[Stored items from a collection]
---------------

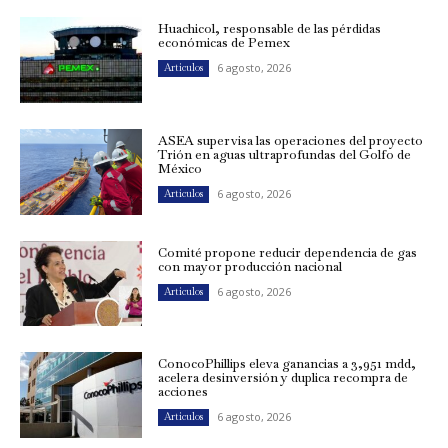
Huachicol, responsable de las pérdidas
económicas de Pemex
6 agosto, 2026
Artículos
ASEA supervisa las operaciones del proyecto
Trión en aguas ultraprofundas del Golfo de
México
6 agosto, 2026
Artículos
Comité propone reducir dependencia de gas
con mayor producción nacional
6 agosto, 2026
Artículos
ConocoPhillips eleva ganancias a 3,951 mdd,
acelera desinversión y duplica recompra de
acciones
6 agosto, 2026
Artículos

---------------

Repeat the records above exactly, leaving out the pictures.

> [SOLVED PROBLEM]:
Huachicol, responsable de las pérdidas
económicas de Pemex
6 agosto, 2026
Artículos
ASEA supervisa las operaciones del proyecto
Trión en aguas ultraprofundas del Golfo de
México
6 agosto, 2026
Artículos
Comité propone reducir dependencia de gas
con mayor producción nacional
6 agosto, 2026
Artículos
ConocoPhillips eleva ganancias a 3,951 mdd,
acelera desinversión y duplica recompra de
acciones
6 agosto, 2026
Artículos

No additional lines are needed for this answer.